Other Identifications
Peter Martyr was not alone in his identification of the “islands of Antillia.” Canerio’s map,[243] attributed to 1502, names the large West India group “Antilhas del Rey de Castella,” though giving the name Isabella to the chief island; and another map of about the same date (anonymous)[244] gives them the collective title of Antilie, though calling the Queen of the Antilles Cuba, as now. A later map,[245] probably about 1518, varies the first form slightly to “Atilhas [i. e. Antilhas] de Castela” and shows also “Tera Bimini.” This is the second Bimini map above referred to.

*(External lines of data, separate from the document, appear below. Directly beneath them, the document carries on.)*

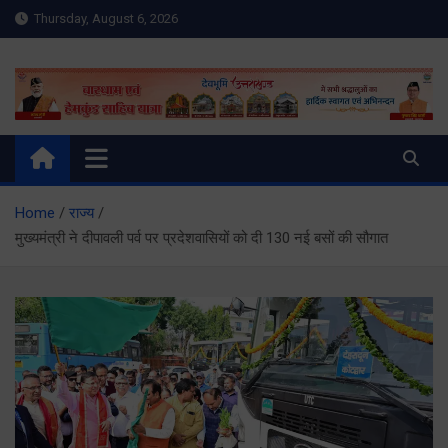
Skip
Thursday, August 6, 2026
to
content
Meru Raibar | Uttarakhand
meruraibar.com
News | Uttarkashi News
Home
राज्य
मुख्यमंत्री ने दीपावली पर्व पर प्रदेशवासियों को दी 130 नई बसों की सौगात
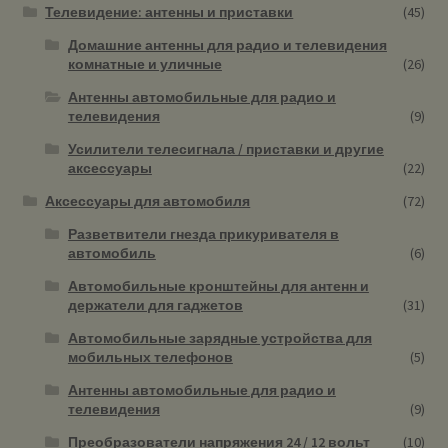
Телевидение: антенны и приставки
(45)
Домашние антенны для радио и телевидения
комнатные и уличные
(26)
Антенны автомобильные для радио и
телевидения
(9)
Усилители телесигнала / приставки и другие
аксессуары
(22)
Аксессуары для автомобиля
(72)
Разветвители гнезда прикуривателя в
автомобиль
(6)
Автомобильные кронштейны для антенн и
держатели для гаджетов
(31)
Автомобильные зарядные устройства для
мобильных телефонов
(5)
Антенны автомобильные для радио и
телевидения
(9)
Преобразователи напряжения 24 / 12 вольт
(10)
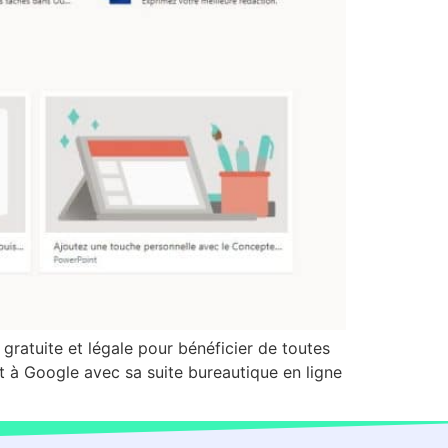
 gratuite et légale pour bénéficier de toutes
rt à Google avec sa suite bureautique en ligne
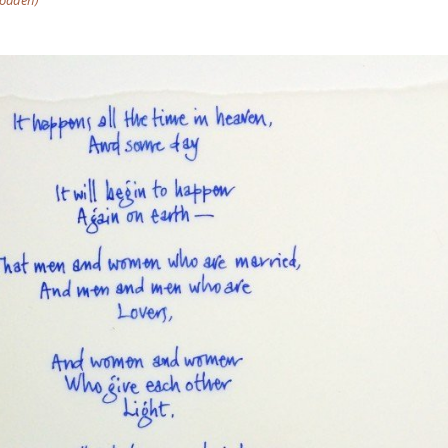
loaden)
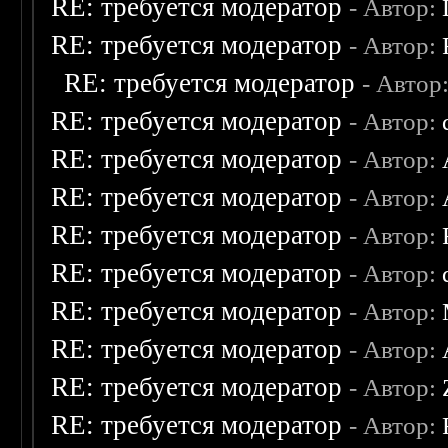
RE: требуется модератор
- Автор:
RE: требуется модератор
- Автор:
RE: требуется модератор
- Автор
RE: требуется модератор
- Автор:
RE: требуется модератор
- Автор:
RE: требуется модератор
- Автор:
RE: требуется модератор
- Автор:
RE: требуется модератор
- Автор:
RE: требуется модератор
- Автор:
RE: требуется модератор
- Автор:
RE: требуется модератор
- Автор:
RE: требуется модератор
- Автор:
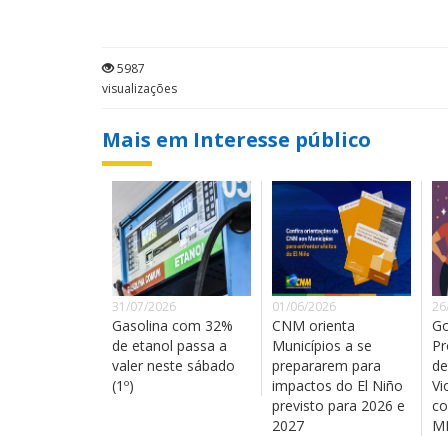
5987
visualizações
Mais em Interesse público
31/07/2026
01/06/2026
26
Gasolina com 32%
CNM orienta
Go
de etanol passa a
Municípios a se
Pr
valer neste sábado
prepararem para
de
(1º)
impactos do El Niño
Vi
previsto para 2026 e
co
2027
MM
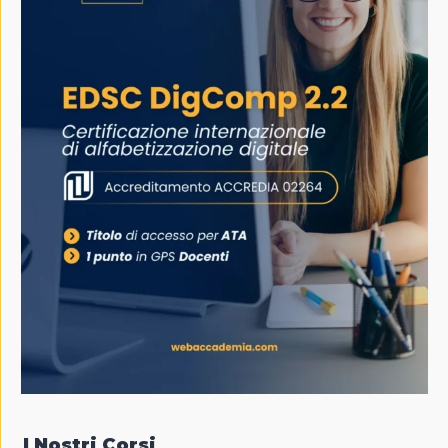
I Nostri Corsi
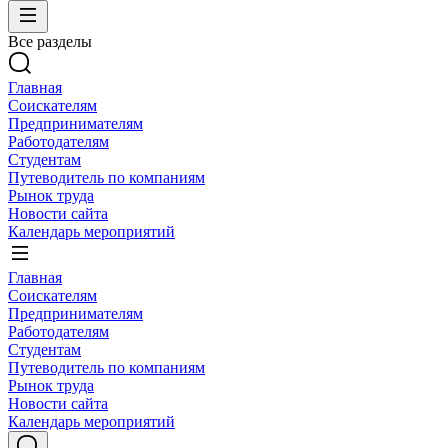
Все разделы
Главная
Соискателям
Предпринимателям
Работодателям
Студентам
Путеводитель по компаниям
Рынок труда
Новости сайта
Календарь мероприятий
Главная
Соискателям
Предпринимателям
Работодателям
Студентам
Путеводитель по компаниям
Рынок труда
Новости сайта
Календарь мероприятий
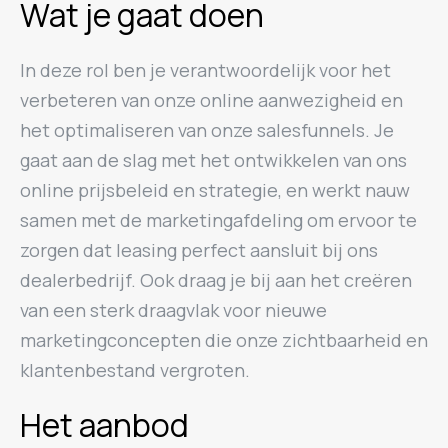
Wat je gaat doen
In deze rol ben je verantwoordelijk voor het
verbeteren van onze online aanwezigheid en
het optimaliseren van onze salesfunnels. Je
gaat aan de slag met het ontwikkelen van ons
online prijsbeleid en strategie, en werkt nauw
samen met de marketingafdeling om ervoor te
zorgen dat leasing perfect aansluit bij ons
dealerbedrijf. Ook draag je bij aan het creëren
van een sterk draagvlak voor nieuwe
marketingconcepten die onze zichtbaarheid en
klantenbestand vergroten.
Het aanbod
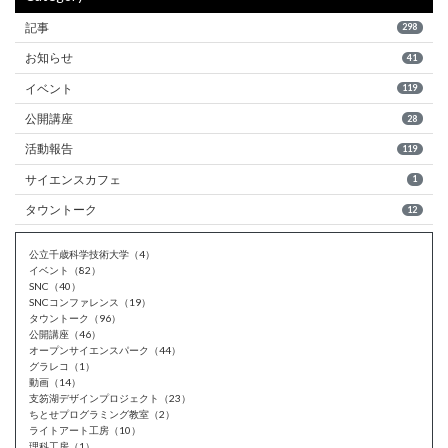
記事
298
お知らせ
41
イベント
119
公開講座
28
活動報告
119
サイエンスカフェ
1
タウントーク
12
公立千歳科学技術大学（4）
イベント（82）
SNC（40）
SNCコンファレンス（19）
タウントーク（96）
公開講座（46）
オープンサイエンスパーク（44）
グラレコ（1）
動画（14）
支笏湖デザインプロジェクト（23）
ちとせプログラミング教室（2）
ライトアート工房（10）
理科工房（1）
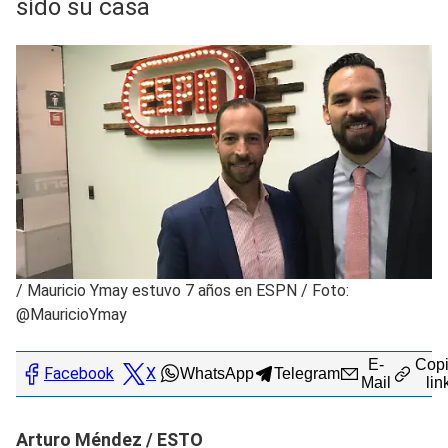
sido su casa
/
Mauricio Ymay estuvo 7 años en ESPN / Foto:
@MauricioYmay
E-
Copi
Facebook
X
WhatsApp
Telegram
Mail
lin
Arturo Méndez / ESTO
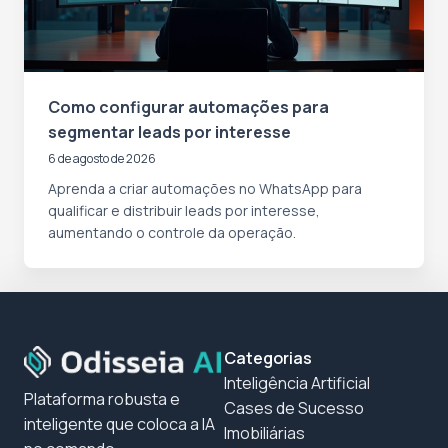
Como configurar automações para
segmentar leads por interesse
6 de agosto de 2026
Aprenda a criar automações no WhatsApp para
qualificar e distribuir leads por interesse,
aumentando o controle da operação.
Categorias
Inteligência Artificial
Plataforma robusta e
Cases de Sucesso
inteligente que coloca a IA
Imobiliárias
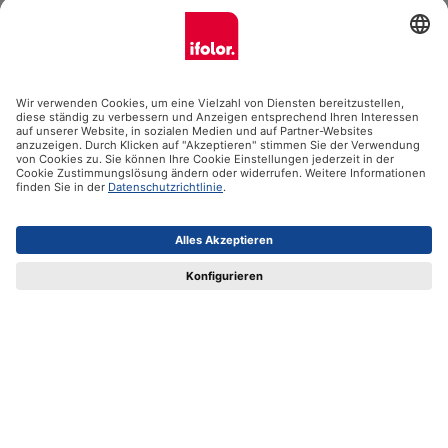
Status anzeigen
Newsletter
Abonniere jetzt unseren Newsletter
E-Mail-Adresse eingeben
Abonnieren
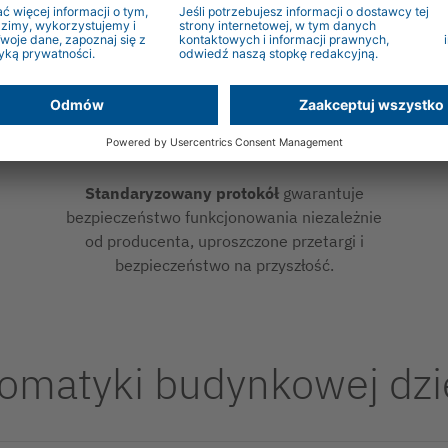
jednolity wygląd fasady i energooszczędną
ochronę przeciwsłoneczną.
Standaryzowany protokół
gwarantuje
bezpieczeństwo funkcjonowania niezależnie
od producenta, uproszczone przetargi i
bezpieczeństwo na przyszłość.
omatyki budynkowej dzię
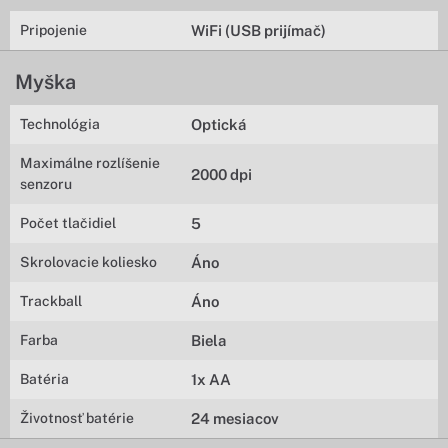
Pripojenie
WiFi (USB prijímač)
Myška
Technológia
Optická
Maximálne rozlíšenie
2000 dpi
senzoru
Počet tlačidiel
5
Skrolovacie koliesko
Áno
Trackball
Áno
Farba
Biela
Batéria
1x AA
Životnosť batérie
24 mesiacov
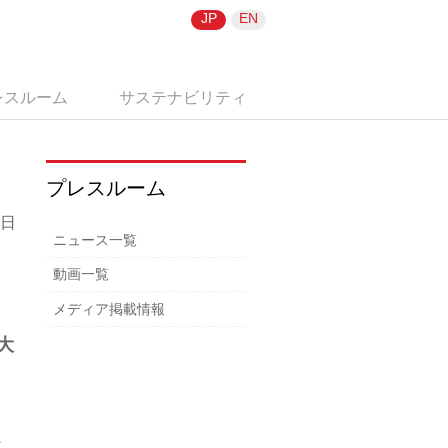
JP
EN
レスルーム
サステナビリティ
プレスルーム
4日
ニュース一覧
動画一覧
メディア掲載情報
大
～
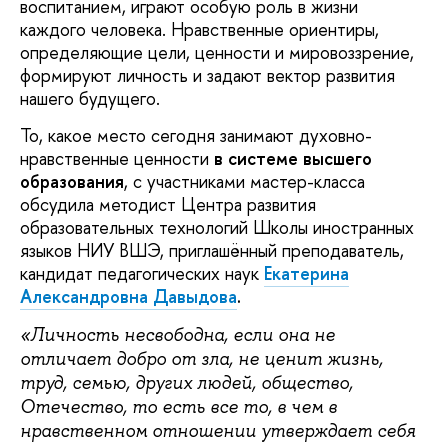
воспитанием, играют особую роль в жизни
каждого человека. Нравственные ориентиры,
определяющие цели, ценности и мировоззрение,
формируют личность и задают вектор развития
нашего будущего.
То, какое место сегодня занимают духовно-
нравственные ценности
в системе высшего
образования
, с участниками мастер-класса
обсудила методист Центра развития
образовательных технологий Школы иностранных
языков НИУ ВШЭ, приглашённый преподаватель,
кандидат педагогических наук
Екатерина
Александровна
Давыдова
.
«Личность несвободна, если она не
отличает добро от зла, не ценит жизнь,
труд, семью, других людей, общество,
Отечество, то есть все то, в чем в
нравственном отношении утверждает себя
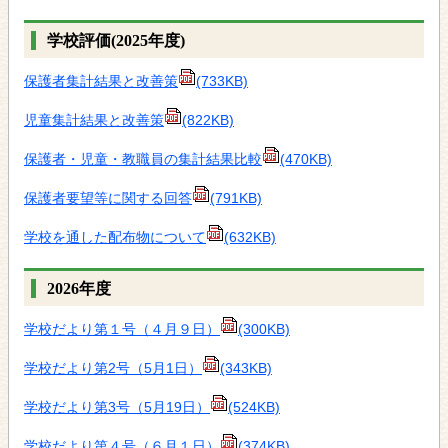
学校評価(2025年度)
保護者集計結果と改善策
(733KB)
児童集計結果と改善策
(822KB)
保護者・児童・教職員の集計結果比較
(470KB)
保護者要望等に関する回答
(791KB)
学校を通した配布物について
(632KB)
2026年度
学校だより第１号（４月９日）
(300KB)
学校だより第2号（5月1日）
(343KB)
学校だより第3号（5月19日）
(524KB)
学校だより第４号（６月１日）
(374KB)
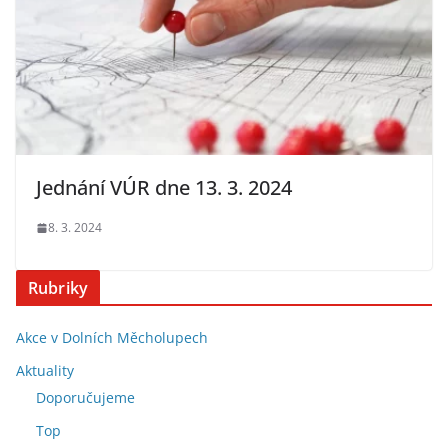
Jednání VÚR dne 13. 3. 2024
8. 3. 2024
Rubriky
Akce v Dolních Měcholupech
Aktuality
Doporučujeme
Top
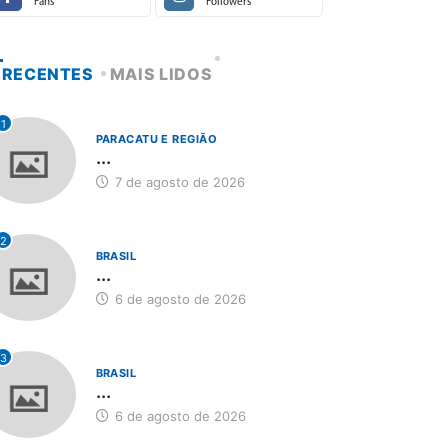
Fans
Followers
RECENTES
MAIS LIDOS
1
PARACATU E REGIÃO
...
7 de agosto de 2026
2
BRASIL
...
6 de agosto de 2026
3
BRASIL
...
6 de agosto de 2026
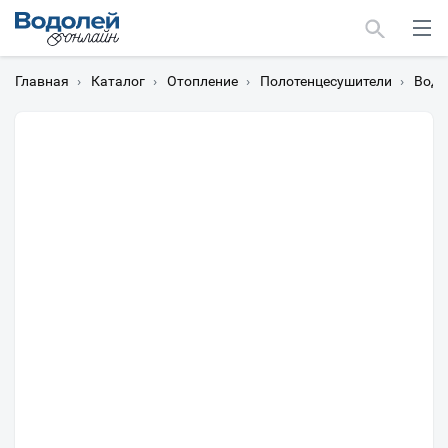
Главная
›
Каталог
›
Отопление
›
Полотенцесушители
›
Водя
Москва
Мурманск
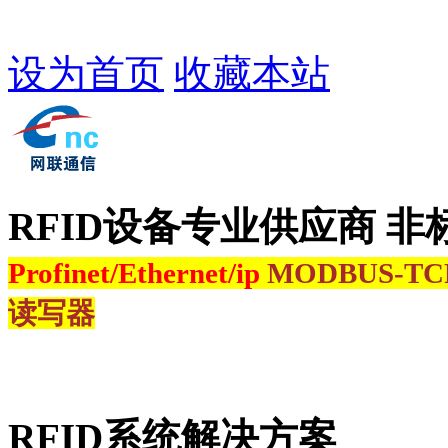
设为首页
收藏本站
RFID设备专业供应商 非
Profinet/Ethernet/ip
MODBUS-T
读写器
RFID系统解决方案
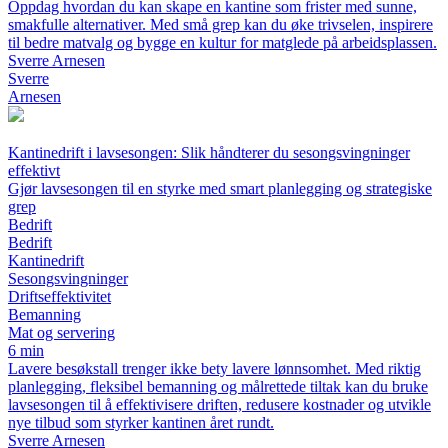
Oppdag hvordan du kan skape en kantine som frister med sunne,
smakfulle alternativer. Med små grep kan du øke trivselen, inspirere
til bedre matvalg og bygge en kultur for matglede på arbeidsplassen.
Sverre Arnesen
Sverre
Arnesen
Kantinedrift i lavsesongen: Slik håndterer du sesongsvingninger
effektivt
Gjør lavsesongen til en styrke med smart planlegging og strategiske
grep
Bedrift
Bedrift
Kantinedrift
Sesongsvingninger
Driftseffektivitet
Bemanning
Mat og servering
6 min
Lavere besøkstall trenger ikke bety lavere lønnsomhet. Med riktig
planlegging, fleksibel bemanning og målrettede tiltak kan du bruke
lavsesongen til å effektivisere driften, redusere kostnader og utvikle
nye tilbud som styrker kantinen året rundt.
Sverre Arnesen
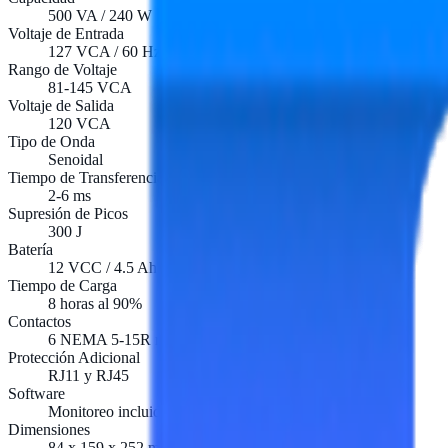
500 VA / 240 W
Voltaje de Entrada
127 VCA / 60 Hz
Rango de Voltaje
81-145 VCA
Voltaje de Salida
120 VCA
Tipo de Onda
Senoidal
Tiempo de Transferencia
2-6 ms
Supresión de Picos
300 J
Batería
12 VCC / 4.5 Ah
Tiempo de Carga
8 horas al 90%
Contactos
6 NEMA 5-15R respaldados y regulados
Protección Adicional
RJ11 y RJ45
Software
Monitoreo incluido
Dimensiones
84 x 159 x 252 mm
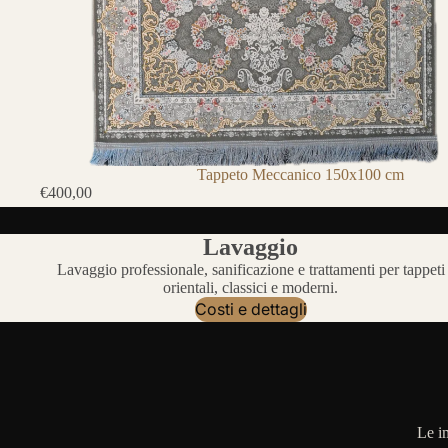
Tappeto Meccanico 150x100 cm
€400,00
Lavaggio
Lavaggio professionale, sanificazione e trattamenti per tappeti
orientali, classici e moderni.
Costi e dettagli
Le i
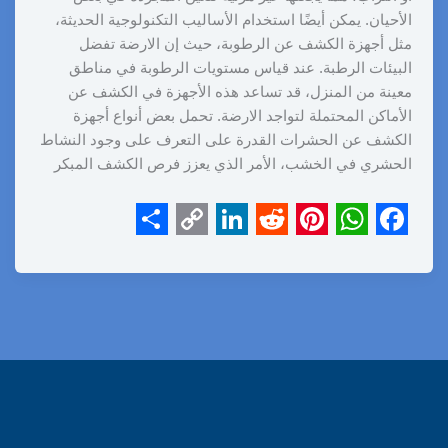
الأحيان. يمكن أيضًا استخدام الأساليب التكنولوجية الحديثة،
مثل أجهزة الكشف عن الرطوبة، حيث إن الارضة تفضل
البيئات الرطبة. عند قياس مستويات الرطوبة في مناطق
معينة من المنزل، قد تساعد هذه الأجهزة في الكشف عن
الأماكن المحتملة لتواجد الارضة. تحمل بعض أنواع أجهزة
الكشف عن الحشرات القدرة على التعرف على وجود النشاط
الحشري في الخشب، الأمر الذي يعزز فرص الكشف المبكر
S
C
L
R
P
W
F
h
o
i
e
i
h
a
a
p
n
d
n
a
c
r
y
k
d
t
t
e
e
L
e
i
e
s
b
i
d
t
r
A
o
n
I
e
p
o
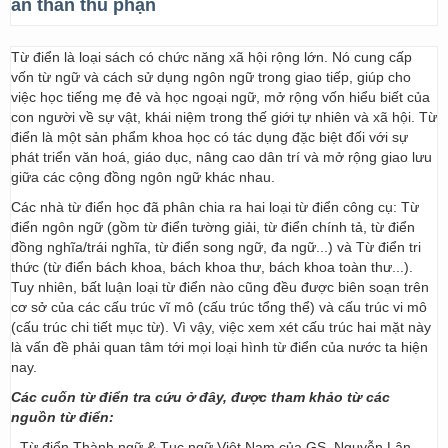
an thân thủ phận
Từ điển là loại sách có chức năng xã hội rộng lớn. Nó cung cấp
vốn từ ngữ và cách sử dụng ngôn ngữ trong giao tiếp, giúp cho
việc học tiếng mẹ đẻ và học ngoại ngữ, mở rộng vốn hiểu biết của
con người về sự vật, khái niệm trong thế giới tự nhiên và xã hội. Từ
điển là một sản phẩm khoa học có tác dụng đặc biệt đối với sự
phát triển văn hoá, giáo dục, nâng cao dân trí và mở rộng giao lưu
giữa các cộng đồng ngôn ngữ khác nhau.
Các nhà từ điển học đã phân chia ra hai loại từ điển công cụ: Từ
điển ngôn ngữ (gồm từ điển tường giải, từ điển chính tả, từ điển
đồng nghĩa/trái nghĩa, từ điển song ngữ, đa ngữ...) và Từ điển tri
thức (từ điển bách khoa, bách khoa thư, bách khoa toàn thư...).
Tuy nhiên, bất luận loại từ điển nào cũng đều được biên soạn trên
cơ sở của các cấu trúc vĩ mô (cấu trúc tổng thể) và cấu trúc vi mô
(cấu trúc chi tiết mục từ). Vì vậy, việc xem xét cấu trúc hai mặt này
là vấn đề phải quan tâm tới mọi loại hình từ điển của nước ta hiện
nay.
Các cuốn từ điển tra cứu ở đây, được tham khảo từ các
nguồn từ điển:
- Từ điển Thành ngữ & Tục ngữ Việt Nam của GS. Nguyễn Lân –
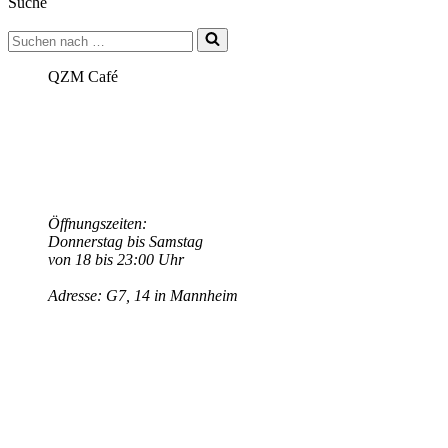
Suche
–
Themenwoche
Suchen
Regenbogenfamilien
nach …
Vorlesenachmittag
im
QZM Café
QZM
am
08.05.22
von
14
–
16
Uhr
Öffnungszeiten:
Donnerstag bis Samstag
von 18 bis 23:00 Uhr
Adresse: G7, 14 in Mannheim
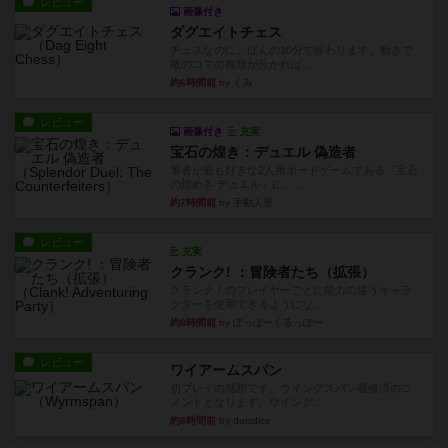
レビュー
画像付き
ダグエイトチェス
チェスなのに、ほんの10分で終わります。動きで
敵のコマの種類が分かれば...
約6時間前
by くみ
レビュー
画像付き
充実
宝石の煌き：デュエル 偽造者
筆者が最も好きな2人用ボードゲームである『宝石
の煌めき デュエル』に、...
約7時間前
by 手動人形
レビュー
充実
クランク! ：冒険者たち（拡張）
クランク！のプレイヤーごとに能力の違うキャラ
クターを使用できるようにな...
約8時間前
by ぽっぽーくるっぽー
レビュー
ワイアームスパン
初プレイの感想です。ウイングスパン履修済のコ
メントとなります。ウイング...
約8時間前
by daisdice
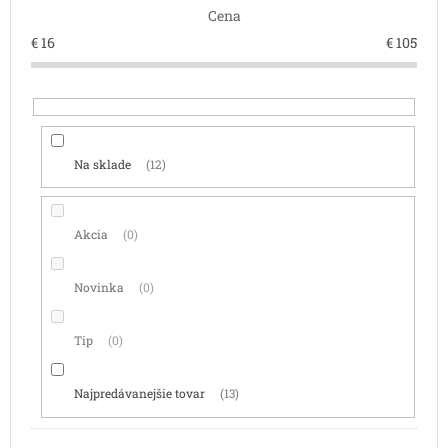
Cena
u
k
€
16
€
105
t
o
v
Na sklade
12
Akcia
0
Novinka
0
Tip
0
Najpredávanejšie tovar
13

It is true that the name Antillia, often slightly modified, was not restricted to this use but occasionally was applied in other quarters. Beside Behaim’s globe and Ruysch’s map already mentioned, a Catalan map of the fifteenth century (obviously earlier than the knowledge of the Portuguese rediscovery of Flores and Corvo)[246] presents a duplicate delineation of most of the Azores, giving the supposed additional islands a quite correct slant northwestward and individual names selected impartially from divers sources. One of these is Attiaela, recalling the doubtful “Atilae” of the warning-figure inscription on the map of the Pizigani of 1367[247] ([Fig. 2]), which may have suggested it, being applied in the same or a neighboring region. The islands remain mysterious, perhaps merely registering a free range of fancy at divers periods.